Risk Scoring and What It Means
Once MDS is confirmed, doctors assign a risk score that guides treatment decisions. The most current system, called IPSS-M, integrates blood counts (hemoglobin and platelet levels), the percentage of blasts in the bone marrow, chromosome abnormalities, and mutations across 31 different genes. The result places each patient into one of six risk categories, from very low to very high.
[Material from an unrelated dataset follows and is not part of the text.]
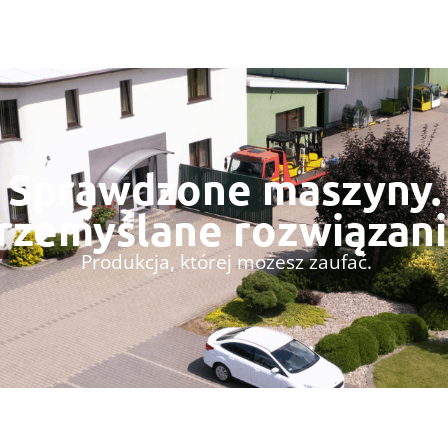
Sprawdzone maszyny.
rzemyślane rozwiązani
Produkcja, której możesz zaufać.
This matters because MDS behaves very differently depending on where someone falls. A person in the very low risk group may live for many years with only mild anemia that needs occasional management. Someone in the very high risk group faces a much greater chance of progression to AML and needs more aggressive treatment promptly.
Treatment Options
Treatment for MDS ranges from watchful monitoring to stem cell transplant, depending on risk level and overall health.
Lower-Risk MDS
For people with lower-risk disease, the primary goal is managing symptoms, particularly anemia. Options include drugs that stimulate red blood cell production when levels of the body’s natural signal for red cell production are low. For patients with specific genetic features, newer targeted therapies have become preferred options. Some patients need regular blood transfusions to keep counts at safe levels, along with treatments to prevent iron overload from repeated transfusions.
Higher-Risk MDS
Higher-risk MDS calls for treatments aimed at slowing progression and, when possible, achieving remission. The backbone of therapy is a class of drugs that work by reactivating genes the cancer has silenced, given as injections on a regular schedule. These are increasingly combined with a drug that triggers abnormal cells to self-destruct, though this combination can cause significant drops in blood counts that require careful monitoring. For patients whose MDS carries a specific mutation in the IDH1 gene, targeted inhibitors of that mutation are also available.
Stem Cell Transplant
The only treatment that can potentially cure MDS is an allogeneic stem cell transplant, where a donor’s healthy stem cells replace the patient’s diseased bone marrow. This option is most commonly considered for patients under 65 whose disease has gone into remission after initial treatment. The transplant process involves intensive conditioning to eliminate remaining abnormal cells before the new stem cells are infused. Older patients or those with other health conditions may receive a less intensive preparatory regimen to reduce the risk of serious side effects. For a substantial portion of eligible patients, transplant can be curative.